Statistical analysis
This section outlines the analysis plan for the study outcomes listed in table 4.
Detection of cognitive and functional impairment
We will assess cognitive and functional impairment as well as dementia severity using data collected at different time points and across subsamples. At baseline, among all participants, we will estimate the proportion classified as potentially having cognitive and functional impairment using the AD8, RUDAS-PE and PFAQ tools, stratified by study site and sex. We will also conduct domain-specific analyses to identify the most frequently impaired cognitive domains or questions within each tool and classification group. Using information from 3600 participants, we will determine the proportion of participants at each dementia stage and compare groups using descriptive statistics and statistical tests (eg, χ² test). To evaluate change over time, we will analyse longitudinal data from the follow-up subsample, 600 participants, assessed at baseline and again after approximately 12 months, using generalised linear or mixed models to estimate changes in cognitive impairment status and dementia severity, adjusting for sociodemographic characteristics and multimorbidity. Finally, in this same subsample, we will assess the sensitivity and specificity of the AD8, RUDAS-PE and PFAQ tools against a clinical gold-standard diagnosis to evaluate their accuracy in detecting possible dementia. Sensitivity will be defined as the proportion of true dementia cases correctly classified, and specificity as the proportion of non-dementia cases correctly identified.
Comorbidities
Using data from the baseline evaluation, we will calculate proportions and other descriptive statistics for both objective measures and self-reported data on chronic conditions, including cardiovascular, metabolic, mental health and sensory disorders, as well as frailty and mobility limitations among participants. We will analyse multimorbidity patterns and health disparities by dementia stage, across study sites and demographic subgroups, using appropriate statistical methods. Furthermore, we will assess the impact of chronic conditions and multimorbidity on cognitive function, exploring their association with cognitive impairment severity. Multivariable regression models will be used to estimate these associations, adjusting for sociodemographic characteristics.

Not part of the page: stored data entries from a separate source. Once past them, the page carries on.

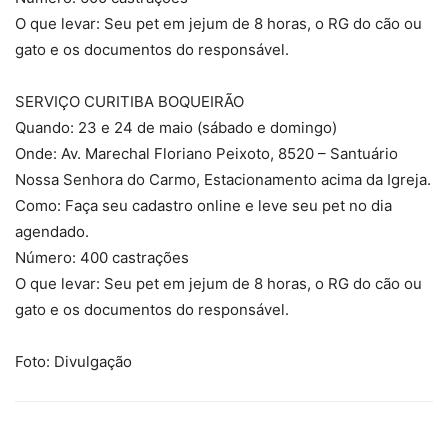
O que levar: Seu pet em jejum de 8 horas, o RG do cão ou
gato e os documentos do responsável.
SERVIÇO CURITIBA BOQUEIRÃO
Quando: 23 e 24 de maio (sábado e domingo)
Onde: Av. Marechal Floriano Peixoto, 8520 – Santuário
Nossa Senhora do Carmo, Estacionamento acima da Igreja.
Como: Faça seu cadastro online e leve seu pet no dia
agendado.
Número: 400 castrações
O que levar: Seu pet em jejum de 8 horas, o RG do cão ou
gato e os documentos do responsável.
Foto: Divulgação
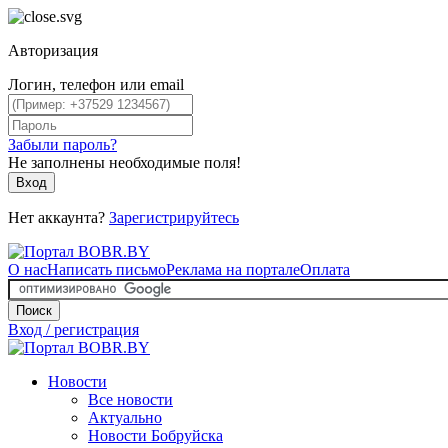
Авторизация
Логин, телефон или email
Забыли пароль?
Не заполнены необходимые поля!
Вход
Нет аккаунта?
Зарегистрируйтесь
О нас
Написать письмо
Реклама на портале
Оплата
Поиск
Вход / регистрация
Новости
Все новости
Актуально
Новости Бобруйска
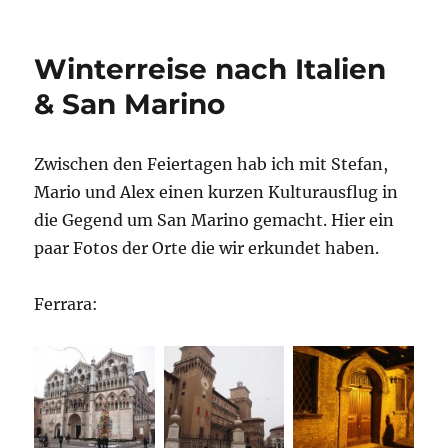
Stelvio
Winterreise nach Italien
& San Marino
Zwischen den Feiertagen hab ich mit Stefan,
Mario und Alex einen kurzen Kulturausflug in
die Gegend um San Marino gemacht. Hier ein
paar Fotos der Orte die wir erkundet haben.
Ferrara:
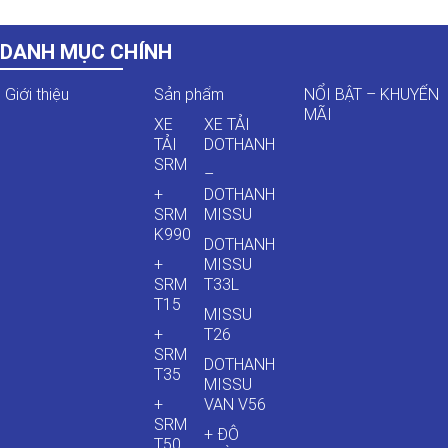
DANH MỤC CHÍNH
Giới thiệu
Sản phẩm
NỔI BẬT – KHUYẾN
MÃI
XE
XE TẢI
TẢI
DOTHANH
SRM
–
+
DOTHANH
SRM
MISSU
K990
DOTHANH
+
MISSU
SRM
T33L
T15
MISSU
+
T26
SRM
DOTHANH
T35
MISSU
+
VAN V56
SRM
+ ĐÔ
T50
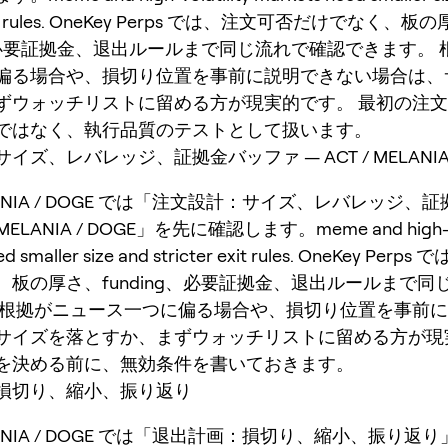
 exit rules. OneKey Perps では、注文可否だけでなく、板
ng、必要証拠金、退出ルールまで同じ流れで確認できます。
偏る場合や、損切り位置を事前に説明できない場合は、
ずウォッチリストに留める方が現実的です。 最初の注
ではなく、執行品質のテストとして扱います。
ズ、レバレッジ、証拠金バッファ — ACT / MELANIA /
MELANIA / DOGE では「注文設計：サイズ、レバレッジ、
 MELANIA / DOGE」を先に確認します。meme and high-vol
ed smaller size and stricter exit rules. OneKey Pe
、板の厚さ、funding、必要証拠金、退出ルールまで同
 根拠がニュース一つに偏る場合や、損切り位置を事前
サイズを落とすか、まずウォッチリストに留める方が現
を決める前に、無効条件を書いておきます。
損切り、縮小、振り返り
MELANIA / DOGE では「退出計画：損切り、縮小、振り返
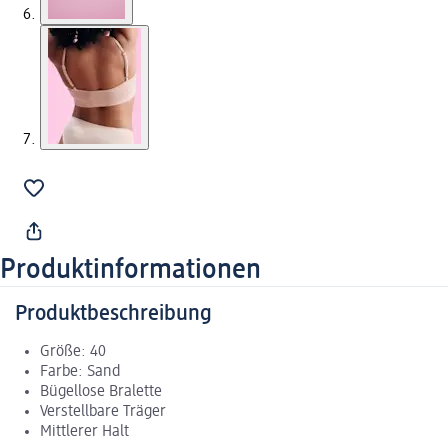
Produktinformationen
Produktbeschreibung
Größe: 40
Farbe: Sand
Bügellose Bralette
Verstellbare Träger
Mittlerer Halt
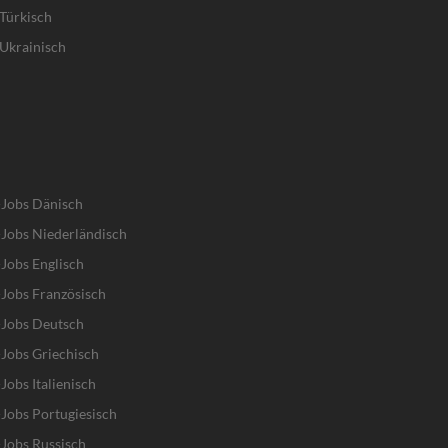
Türkisch
Ukrainisch
-Jobs Dänisch
Jobs Niederländisch
Jobs Englisch
Jobs Französisch
-Jobs Deutsch
Jobs Griechisch
obs Italienisch
Jobs Portugiesisch
Jobs Russisch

Health economics: resource utilisation, costs, HR-QoL and cost-effectiveness analysis
We will estimate the total annual cost for participants, their study partners and the dyad by cognitive impairment status using baseline evaluation data from 3600 participants related to direct costs, informal care and productivity costs. Self-reported resource use data related to direct costs over 6 months will be annualised and multiplied by unit costs obtained from publicly available sources from the Peruvian Ministry of Health. Informal care costs will be estimated by annualising caregiving hours and valuing them using two methods: (1) the opportunity cost method, which values caregiver time using the average wage in their employment sector or the minimum wage if unemployed and (2) the replacement cost method, which uses the market price of formal care as a proxy. Productivity losses will also be annualised and valued by estimating foregone earnings using the average wage of the respondent’s employment sector. A second scenario of the annual cost estimation will incorporate data from the 6-month follow-up, providing a refined estimation. We will estimate mean and SE of resource use and costs. Costs will be compared across cognitive impairment status groups (cognitively healthy, MCI and dementia stages: mild, moderate and severe) and considering additional comorbidities. Generalised linear models (eg, Gamma GLM with log link) will be used to assess cost drivers such as chronic comorbidities, adjusting for age, sex, socioeconomic status, marital status and region.

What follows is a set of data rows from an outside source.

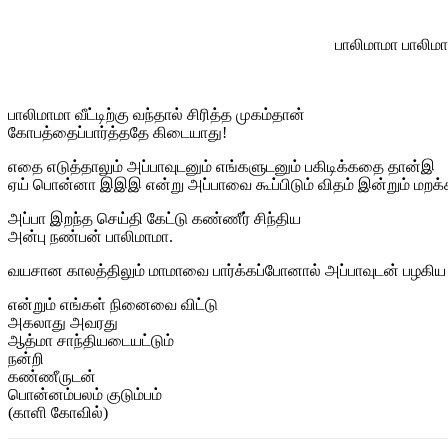
பாலிமாமா பாலிமா
பாலிமாமா வீட்டிற்கு வந்தால் சிரித்த முகம்தான்
கோபத்தைப்பார்த்ததே கிடையாது!
எதை எடுத்தாலும் அப்பாவுடனும் எங்களுடனும் பகிடிக்கதை தான்இ
ஏய் பொன்னா இஇஇ என்று அப்பாவை கூப்பிடும் விதம் இன்றும் மறக்
அப்பா இறந்த செய்தி கேட்டு கண்ணீர் சிந்திய
அன்பு நண்பன் பாலிமாமா.
வயசான காலத்திலும் மாமாவை பார்க்கப்போனால் அப்பாவுடன் பழகிய ந
என்றும் எங்கள் நினைவை விட்டு
அகலாது அவரது
ஆத்மா சாந்தியடையட்டும்
நன்றி
கண்ணீருடன்
பொன்னம்பலம் குடும்பம்
(காளி கோவில்)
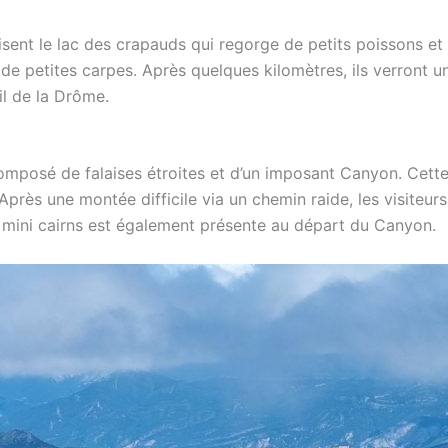
isent le lac des crapauds qui regorge de petits poissons e
e petites carpes. Après quelques kilomètres, ils verront u
il de la Drôme.
omposé de falaises étroites et d’un imposant Canyon. Cett
. Après une montée difficile via un chemin raide, les visite
e mini cairns est également présente au départ du Canyon.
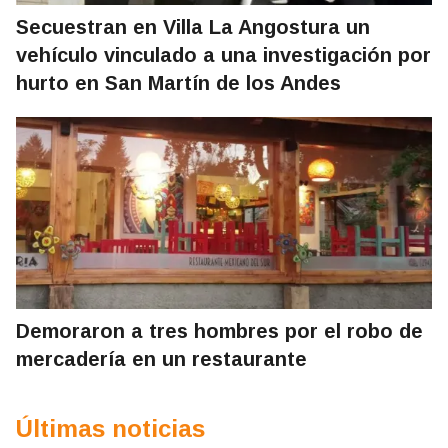
Secuestran en Villa La Angostura un
vehículo vinculado a una investigación por
hurto en San Martín de los Andes
Demoraron a tres hombres por el robo de
mercadería en un restaurante
Últimas noticias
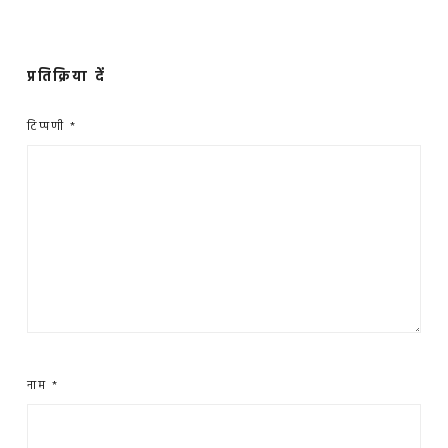
प्रतिक्रिया दें
टिप्पणी
*
नाम
*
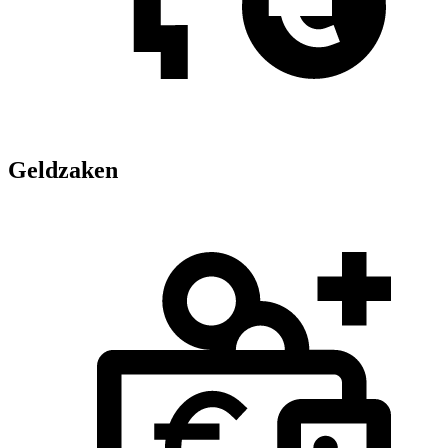
Geldzaken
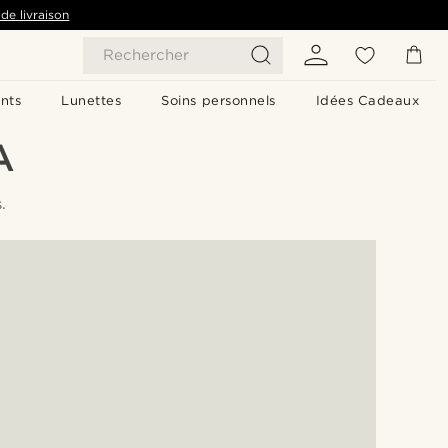
de livraison
Rechercher
nts
Lunettes
Soins personnels
Idées Cadeaux
A
.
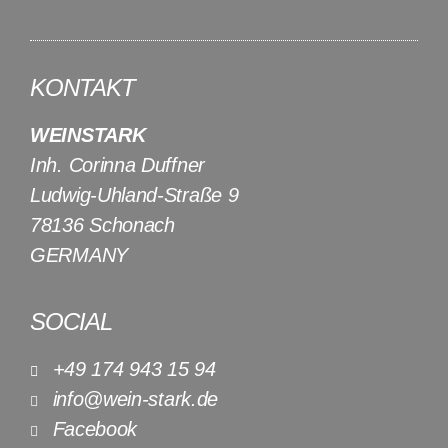
KONTAKT
WEINSTARK
Inh. Corinna Duffner
Ludwig-Uhland-Straße 9
78136 Schonach
GERMANY
SOCIAL
+49 174 943 15 94
info@wein-stark.de
Facebook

To estimate the economic burden at the national level, we will consider uncertainty using probabilistic sensitivity analysis in key cost variables (eg, hospitalisations, caregiving time, unit costs) and different scenarios. These costs will then be scaled up to a national level using national statistics of the Peruvian population (population by sex and age group), and data on the prevalence of dementia and disease stage to determine the annual full economic cost of the disease.
We will also assess changes in costs of dementia and its association with key cost drivers, including dementia severity, over 12 months in a subsample of 600 participants and their study partners. We will use panel data regression models with fixed and random effects to estimate changes in costs over 12 months and to identify key cost drivers.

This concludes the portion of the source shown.